I’m not sure how to do that using Inno Setup. I’d never created an installer before using this software, this is the first time. Just referred to their documentation all the way through haha
https://github.com/syncthing/winstaller - you should have an admin invitation in the mail. We can rename the repo if you like, it was the first thing that popped into my head.
I’ve just been checking that forum post out, looks very good not too sure on the name but I do agree from the screenshots I’ve seen, it is what Syncthing should be shipped as for all OSes not just Windows but this is a start.
@AudriusButkevicius@calmh do you still want me to update that repo or would you rather have talks with @canton7 to see if it can be renamed to simply “Syncthing” and made part of the automated builds?
I guess if @canton7 adds service control, his thing becomes superior to nssm + SyncthingTray?
In which case perhaps we should offer that as the default thing for Windows.

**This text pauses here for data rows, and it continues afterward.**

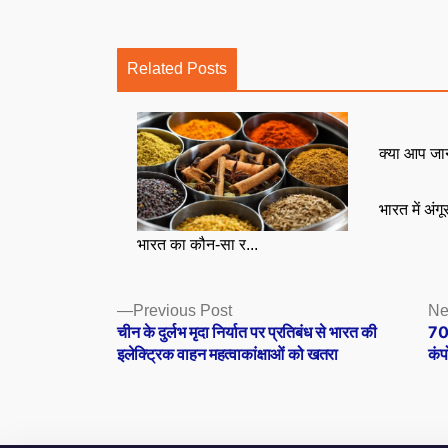
Related Posts
क्या आप जा
भारत में अंग
भारत का कौन-सा र...
Posts
Previous
Previous Post
Ne
post:
चीन के दुर्लभ मृदा निर्यात पर प्रतिबंध से भारत की
70 
navigation
इलेक्ट्रिक वाहन महत्वाकांक्षाओं को खतरा
कंप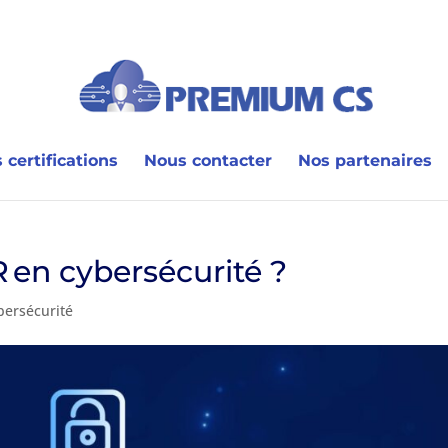
 certifications
Nous contacter
Nos partenaires
 en cybersécurité ?
bersécurité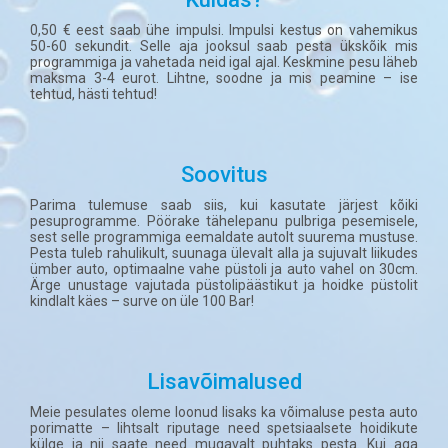
0,50 € eest saab ühe impulsi. Impulsi kestus on vahemikus
50-60 sekundit. Selle aja jooksul saab pesta ükskõik mis
programmiga ja vahetada neid igal ajal. Keskmine pesu läheb
maksma 3-4 eurot. Lihtne, soodne ja mis peamine – ise
tehtud, hästi tehtud!
Soovitus
Parima tulemuse saab siis, kui kasutate järjest kõiki
pesuprogramme. Pöörake tähelepanu pulbriga pesemisele,
sest selle programmiga eemaldate autolt suurema mustuse.
Pesta tuleb rahulikult, suunaga ülevalt alla ja sujuvalt liikudes
ümber auto, optimaalne vahe püstoli ja auto vahel on 30cm.
Ärge unustage vajutada püstolipäästikut ja hoidke püstolit
kindlalt käes – surve on üle 100 Bar!
Lisavõimalused
Meie pesulates oleme loonud lisaks ka võimaluse pesta auto
porimatte – lihtsalt riputage need spetsiaalsete hoidikute
külge ja nii saate need mugavalt puhtaks pesta. Kui aga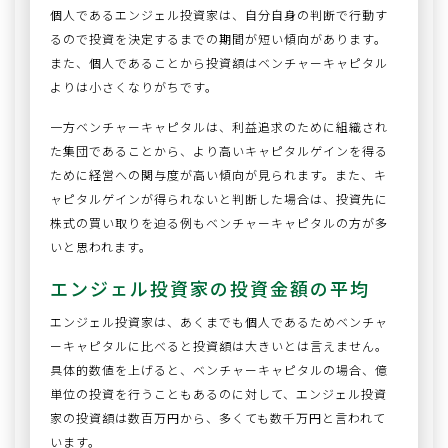
個人であるエンジェル投資家は、自分自身の判断で行動す
るので投資を決定するまでの期間が短い傾向があります。
また、個人であることから投資額はベンチャーキャピタル
よりは小さくなりがちです。
一方ベンチャーキャピタルは、利益追求のために組織され
た集団であることから、より高いキャピタルゲインを得る
ために経営への関与度が高い傾向が見られます。また、キ
ャピタルゲインが得られないと判断した場合は、投資先に
株式の買い取りを迫る例もベンチャーキャピタルの方が多
いと思われます。
エンジェル投資家の投資金額の平均
エンジェル投資家は、あくまでも個人であるためベンチャ
ーキャピタルに比べると投資額は大きいとは言えません。
具体的数値を上げると、ベンチャーキャピタルの場合、億
単位の投資を行うこともあるのに対して、エンジェル投資
家の投資額は数百万円から、多くても数千万円と言われて
います。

Heh, they say the 2 hardest problems in computer science are cache invalidation, naming things, and off-by-one errors. Naming things is the bit I suck most at. You can tell it was never meant to become “official” anyway! I’m happy to re-brand if the community deems that the most sensible approach, but I have reservations about using the ‘Syncthing’ name: that would cause undue confusion. Saying “Syncthing is a windows host for Syncthing” in a clear way is not something I want to attempt!

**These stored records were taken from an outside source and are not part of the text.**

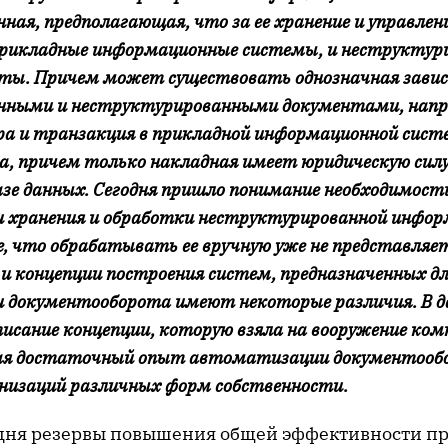
ная, предполагающая, что за ее хранение и управле
прикладные информационные системы, и неструктури
ты. Причем может существовать однозначная зави
нными и неструктурированными документами, напр
ра и транзакция в прикладной информационной систе
да, причем только накладная имеет юридическую сил
азе данных. Сегодня пришло понимание необходимост
хранения и обработки неструктурированной инфор
е, что обрабатывать ее вручную уже не представля
 и концепции построения систем, предназначенных д
документооборота имеют некоторые различия. В д
писание концепции, которую взяла на вооружение ком
щая достаточный опыт автоматизации документооб
анизаций различных форм собственности.
одня резервы повышения общей эффективности п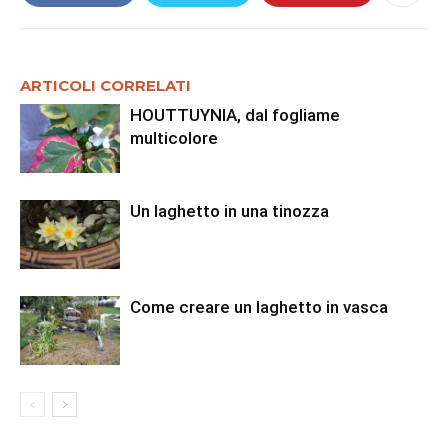
ARTICOLI CORRELATI
HOUTTUYNIA, dal fogliame
multicolore
Un laghetto in una tinozza
Come creare un laghetto in vasca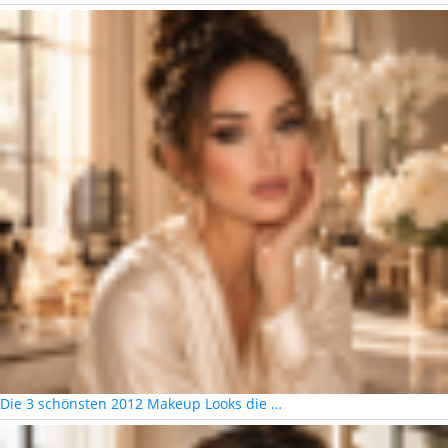
Die 3 schönsten 2012 Makeup Looks die …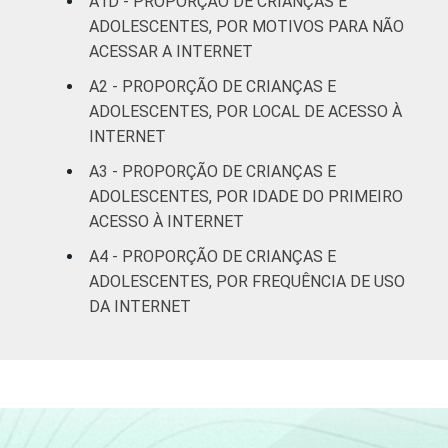
A1D - PROPORÇÃO DE CRIANÇAS E
78
14
anos
ADOLESCENTES, POR MOTIVOS PARA NÃO
ACESSAR A INTERNET
RENDA
Até 1 SM
55
22
FAMILIAR
A2 - PROPORÇÃO DE CRIANÇAS E
ADOLESCENTES, POR LOCAL DE ACESSO À
Mais de 1
63
18
SM até 2 SM
INTERNET
A3 - PROPORÇÃO DE CRIANÇAS E
Mais de 2
ADOLESCENTES, POR IDADE DO PRIMEIRO
73
15
SM até 3 SM
ACESSO À INTERNET
A4 - PROPORÇÃO DE CRIANÇAS E
Mais de 3
79
10
ADOLESCENTES, POR FREQUÊNCIA DE USO
SM
DA INTERNET
CLASSE
AB
80
10
SOCIAL 2008
C
67
17
DE
51
24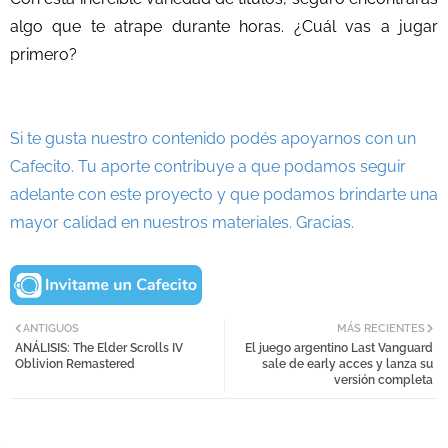
algo que te atrape durante horas. ¿Cuál vas a jugar
primero?
Si te gusta nuestro contenido podés apoyarnos con un
Cafecito. Tu aporte contribuye a que podamos seguir
adelante con este proyecto y que podamos brindarte una
mayor calidad en nuestros materiales. Gracias.
ANTIGUOS
MÁS RECIENTES
ANÁLISIS: The Elder Scrolls IV
El juego argentino Last Vanguard
Oblivion Remastered
sale de early acces y lanza su
versión completa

I’ve replied to your post in the SyncTrayzor thread:
Thanks for making an installer. It worked perfectly on Windows 7 64 bit, Server 2012 R2 & Server Essentials 2012 R2.
Assuming it evolves from here (once service vs start on login is hammered out), one thing that is needed is to add the TCP port 22000 Windows firewall exception automatically.
Good point. Using a tray icon causes windows to (by default) prompt for a firewall exemption, at least on my home machines. Once you start getting into group policy, and services, etc, that’s going to become a trickier topic.
Well done . This project is really picking up some developer momentum. That’s really awesome to see.
I’d be happy to load up some EC2 instances and test it there. I’ll be able to test on Windows Server 2003 R2, 2008, 2008 R2, 2012, and 2012 R2.
Just let me know if there’s any formal acceptance criteria, or any requests for what OS it needs to be tested on. I have ISOs for every version of Windows going back to like Windows ME… I can load em up pretty quick in EC2 or VMware.
SyncTrayzor and Syncthing-GTK are linked from the Syncthing home page. They’re both mature, stable downloads with large numbers of users. I’m not sure I’d call them DIY…
Edit: @Curtis_Newton completely reworded the post I responded to, so this is no longer relevant.